These days, it is almost impossible to find a small business where everything is done at the home location, by full-time employees. We are in the age of outsourcing, by any of many popular names, including subcontracting, freelancing, and virtual assistants. These approaches allow your startup to grow more rapidly, save costs, but costly mistakes can lead to business failure.
There are many books written on this subject, but this classic by Chris Ducker, “Virtual Freedom,” manages to pack a lot more practical guidance into a small space that many others I have seen. He is regarded by many as the number-one authority on virtual staffing and personal outsourcing, and is himself a successful entrepreneur based in the Philippines.
I was impressed with his summary of the top ten outsourcing mistakes made by entrepreneurs, followed by real guidance on how they can and should be avoided. In terms of quotes I hear too often, here is my interpretation of the most common mistakes, which every entrepreneur should avoid at all costs, before these assume that outsourcing will be their salvation:
- “With outsourcing, we won’t need many managers.” Contractors and freelancers, like any other business, manage their own internal processes, but they can’t manage your business. Don’t over-manage remote workers, but don’t expect them to manage your business. Hire and train your own managers for internal and external work projects.
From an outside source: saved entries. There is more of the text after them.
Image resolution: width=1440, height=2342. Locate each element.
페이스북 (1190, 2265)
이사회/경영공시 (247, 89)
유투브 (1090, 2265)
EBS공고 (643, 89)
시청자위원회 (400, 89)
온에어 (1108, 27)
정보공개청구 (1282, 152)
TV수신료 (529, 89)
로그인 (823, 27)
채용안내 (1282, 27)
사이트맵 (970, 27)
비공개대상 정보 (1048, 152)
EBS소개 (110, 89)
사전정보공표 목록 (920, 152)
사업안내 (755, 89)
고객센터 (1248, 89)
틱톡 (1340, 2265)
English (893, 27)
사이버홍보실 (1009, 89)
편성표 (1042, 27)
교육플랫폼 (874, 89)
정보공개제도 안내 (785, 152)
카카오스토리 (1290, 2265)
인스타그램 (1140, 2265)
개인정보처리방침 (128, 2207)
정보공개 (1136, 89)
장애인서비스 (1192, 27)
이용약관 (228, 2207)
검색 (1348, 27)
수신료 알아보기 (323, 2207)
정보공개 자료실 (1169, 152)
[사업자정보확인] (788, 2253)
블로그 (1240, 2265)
- “With the high-speed Internet, our workers can be anywhere in the world.” Labor rates are lower in some countries, but culture and language match are the real keys to productivity. Countries near you may be in the same time zone for easy communication, but lack the skills you need. As with real estate, it’s still about location, location, location.
- “Let’s cut costs by outsourcing all from this point forward.” Some entrepreneurs get outsource-happy to save costs and begin outsourcing everything and anything that lands on their desks. Ideal outsourced tasks are outside your core competency, can be specified in detail, and managed with quantified deliverables and checkpoints.
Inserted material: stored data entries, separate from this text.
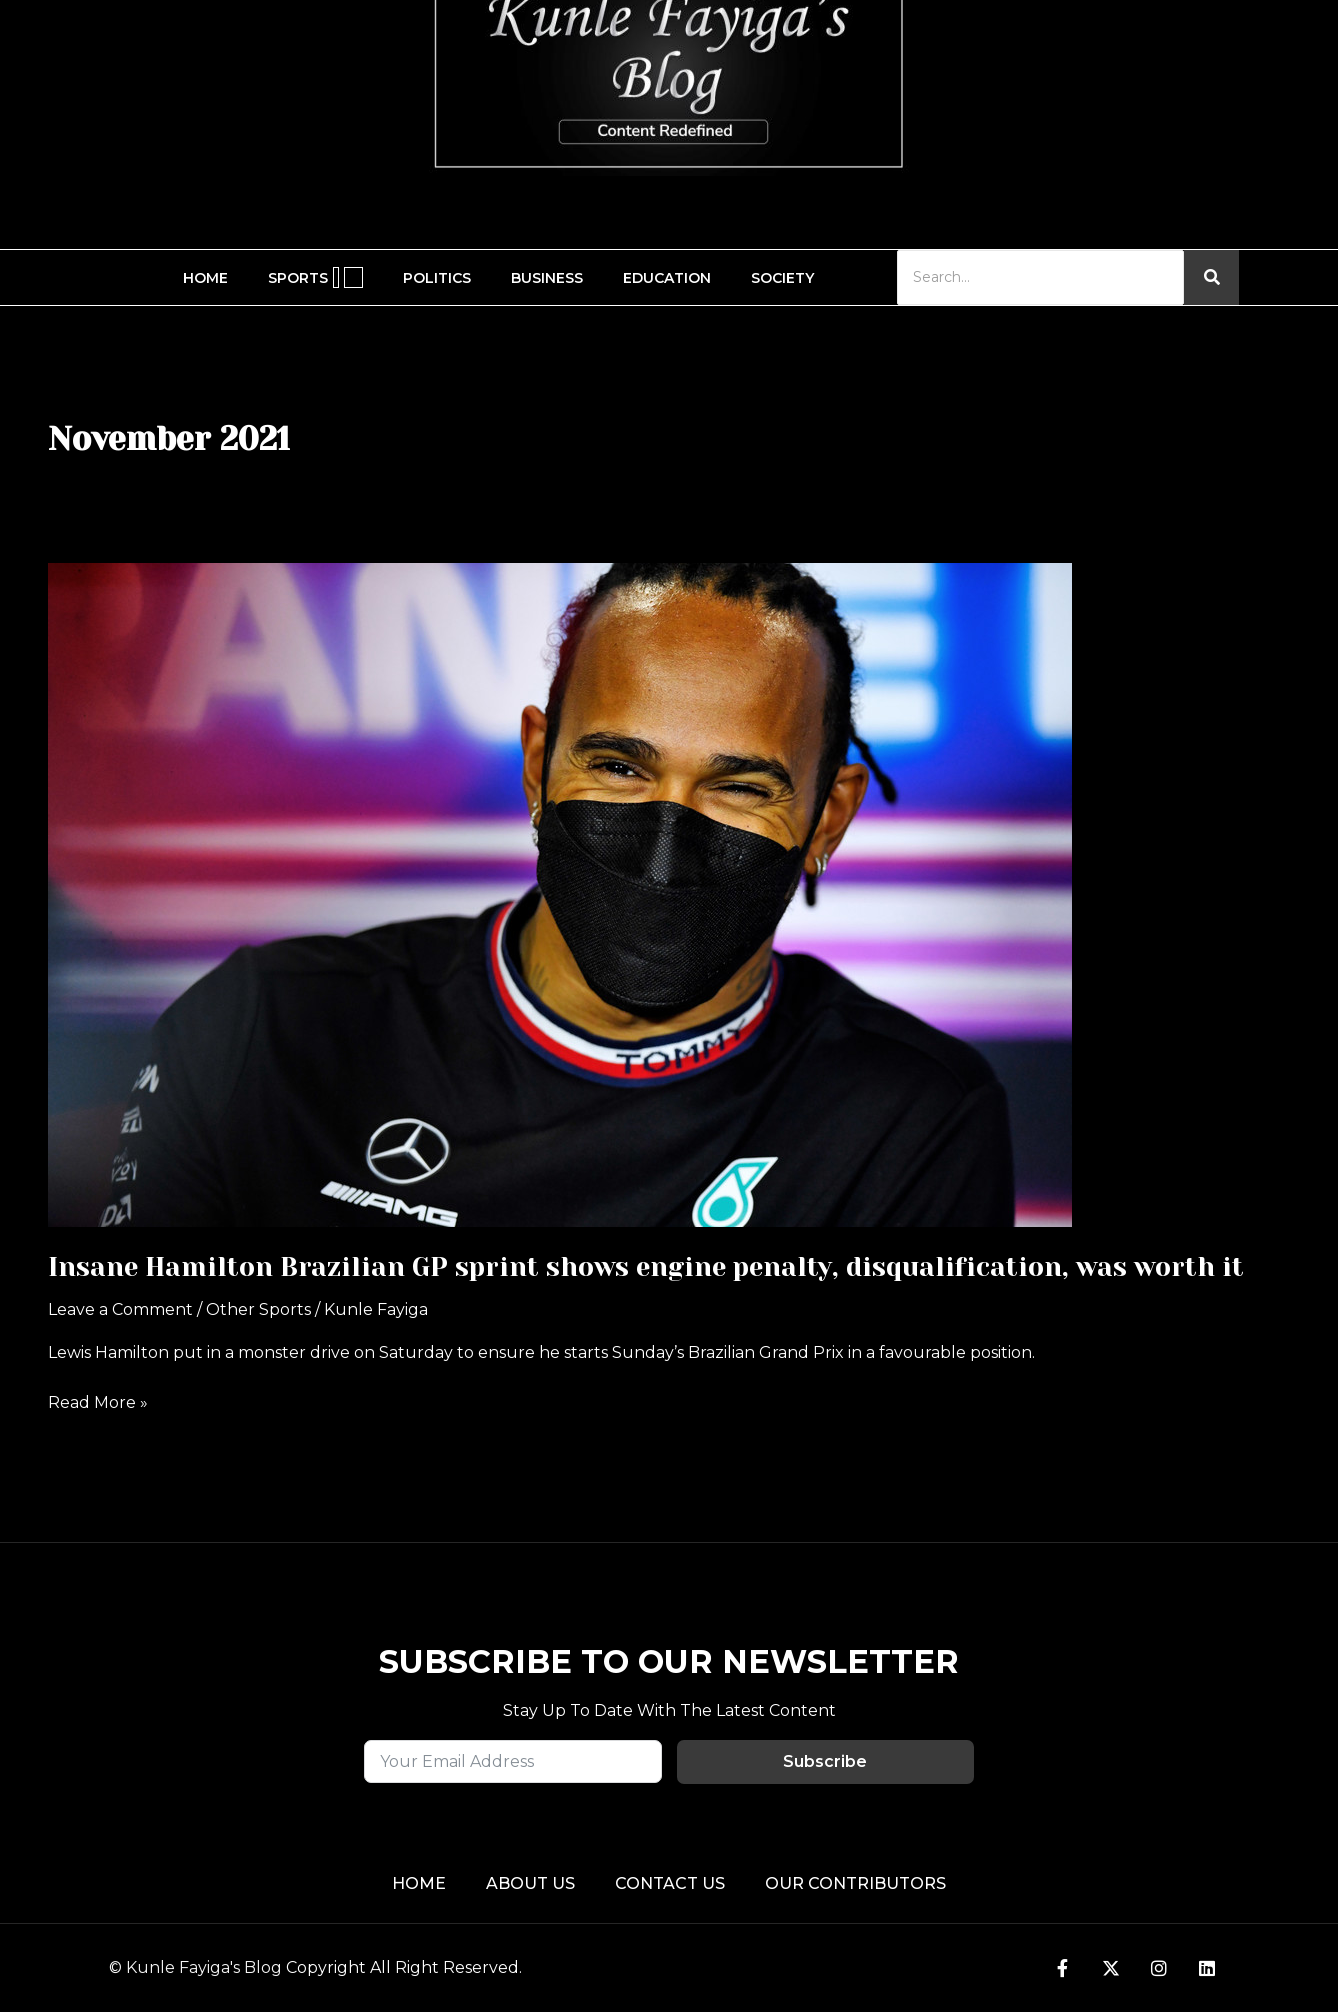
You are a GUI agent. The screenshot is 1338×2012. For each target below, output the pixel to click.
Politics (437, 278)
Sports (315, 277)
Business (547, 278)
- “Fixed price bidding is the only effective outsourcing model.” Getting a fixed price bid works for well-defined short-term projects, like blogging or programming. But trying to use it on call centers, affiliate marketing, or even data entry probably won’t be effective. Do your research with peers, and check the alternatives on every project. Be flexible.
- “Fair compensation is the lowest price we can negotiate.” Outsourcing won’t work if you don’t keep the virtual team happy. Unhappy workers will do a poor job, so cheap is not a good deal. Fair compensation is normally something higher than the market price at the outsourcing location, but lower than you would have to pay in your location.
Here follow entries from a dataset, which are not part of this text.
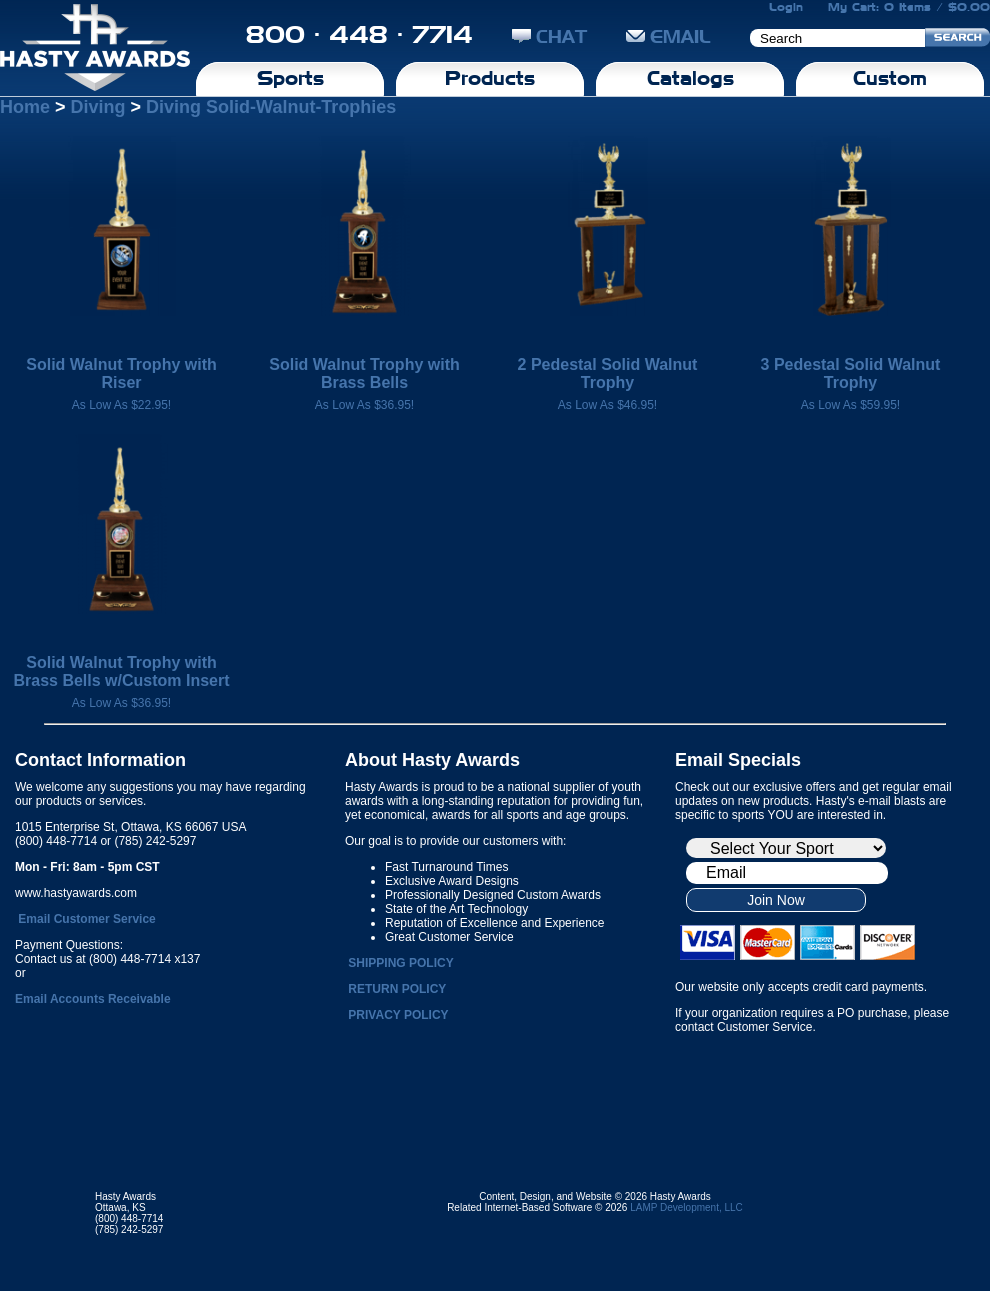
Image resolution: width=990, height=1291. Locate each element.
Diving (98, 107)
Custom (890, 78)
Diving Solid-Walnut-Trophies (271, 107)
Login (786, 7)
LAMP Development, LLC (686, 1207)
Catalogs (690, 78)
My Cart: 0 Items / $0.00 (909, 7)
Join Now (776, 900)
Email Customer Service (86, 919)
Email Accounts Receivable (93, 999)
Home (25, 107)
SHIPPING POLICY (400, 963)
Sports (290, 78)
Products (490, 78)
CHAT (549, 36)
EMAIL (668, 36)
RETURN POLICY (397, 989)
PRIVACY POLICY (398, 1015)
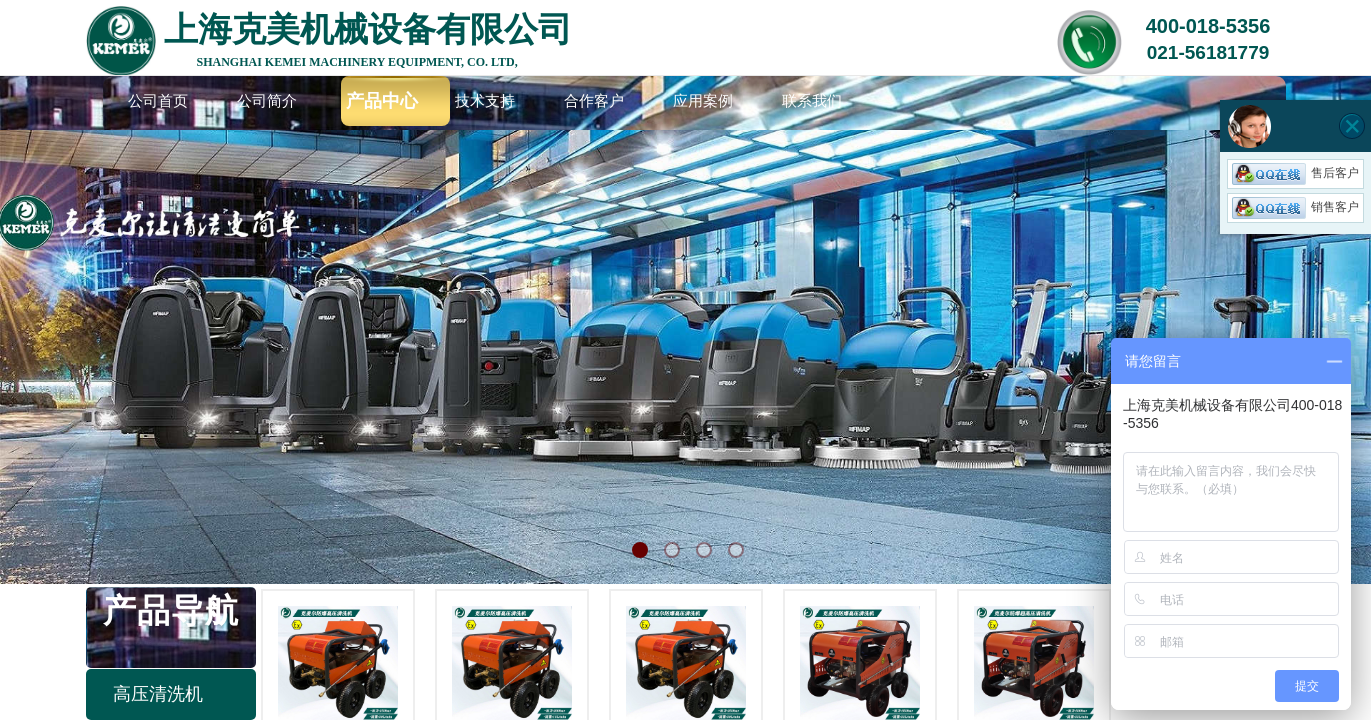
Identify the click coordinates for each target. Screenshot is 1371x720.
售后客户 (1295, 173)
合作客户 (594, 101)
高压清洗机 (158, 694)
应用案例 (703, 101)
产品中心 (382, 101)
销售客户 (1295, 207)
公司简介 (267, 101)
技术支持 (485, 101)
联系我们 (812, 101)
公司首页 (158, 101)
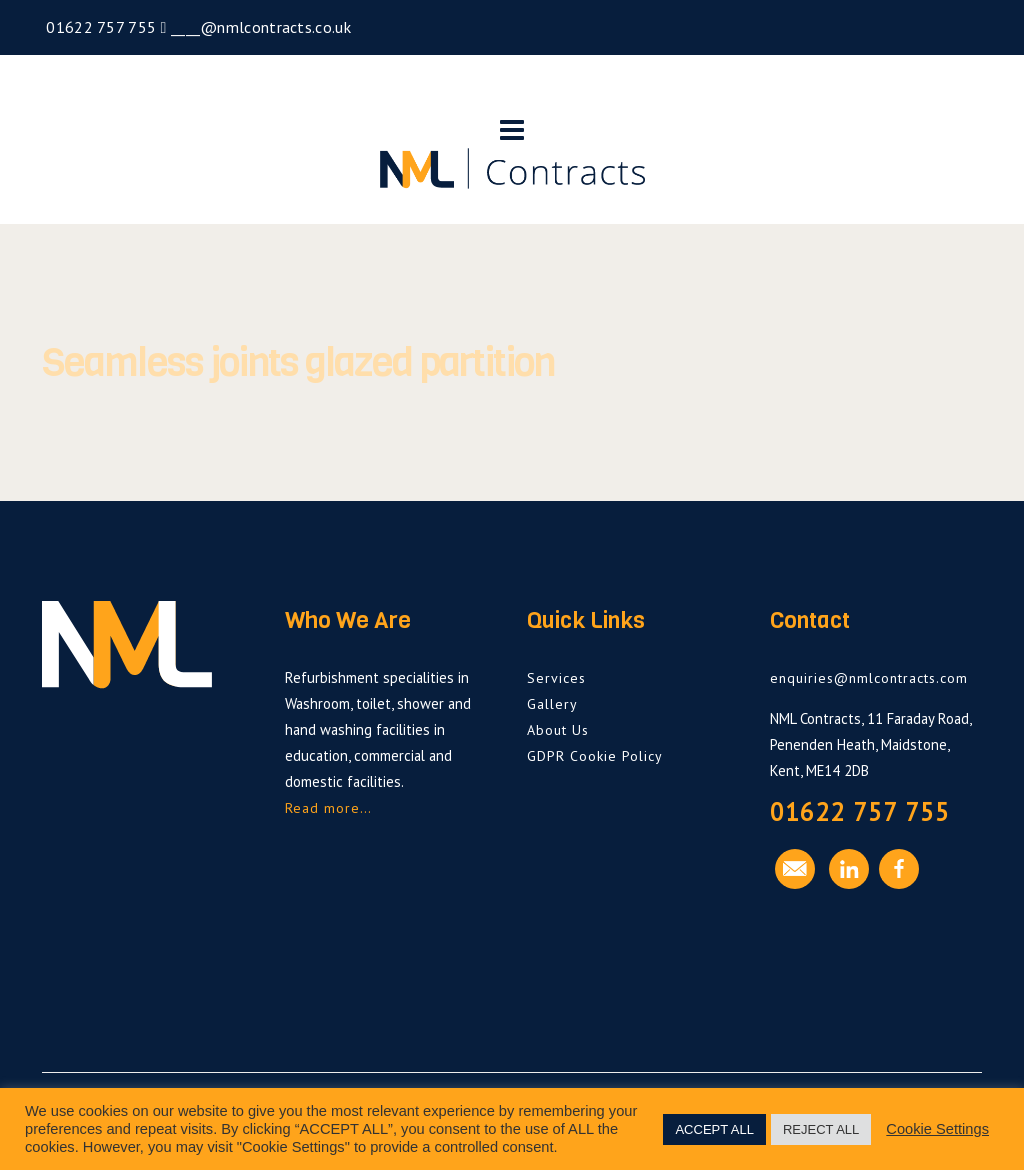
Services (556, 678)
- “I expect everyone working for me to adopt my culture.” The outsourcing team will always try to adapt to your situation, but success depends on their cultural work ethics, time constraints, social status, language quirks, and an overall attitude. Adapting to culture goes both ways, and training is the key. Recognize and embrace differences.
- “Current workers will manage the outsourcing as I grow.” Don’t set up outsourced projects under a professional who doesn’t want to manage, or is simply unavailable to the different work hours, or insensitive to cultural differences. Virtual teams need a lot of stability and structure, extra communication, standard protocols, and contingency plans.
- “My IT budget will go down as remote users use their own tools.” When you sign up remote workers, you’ll start to rely heavily on collaborative tools, Internet bandwidth, and new data security tools. You will need to invest more in training your own team, and increase your capital budget for new hardware and software. Don’t get caught off guard.
- “Utilization and personal growth of virtual employees is not my problem.” Some entrepreneurs view their outsourced employees as temps, or as a cheap way to staff the company during its startup phase. You should never hire internal or external staff based solely on what they can do now. Bored and unmotivated teams are never cost-effective.
- “I’ll outsource software development, since I don’t understand it.” Entrepreneurs need to know every component of their business at a management level, or have a cofounder who does. Relying totally on a virtual team implies they are managing your company, not you. If you don’t know where you are going, you probably won’t get there.
In summary, an entrepreneur should never approach outsourcing as an inexpensive and easy method of offloading work. With modern technology, and worldwide reach, it should be seen as an important tool for building an efficient, lean, and competitive business, optimized to give you more time for strategic focus.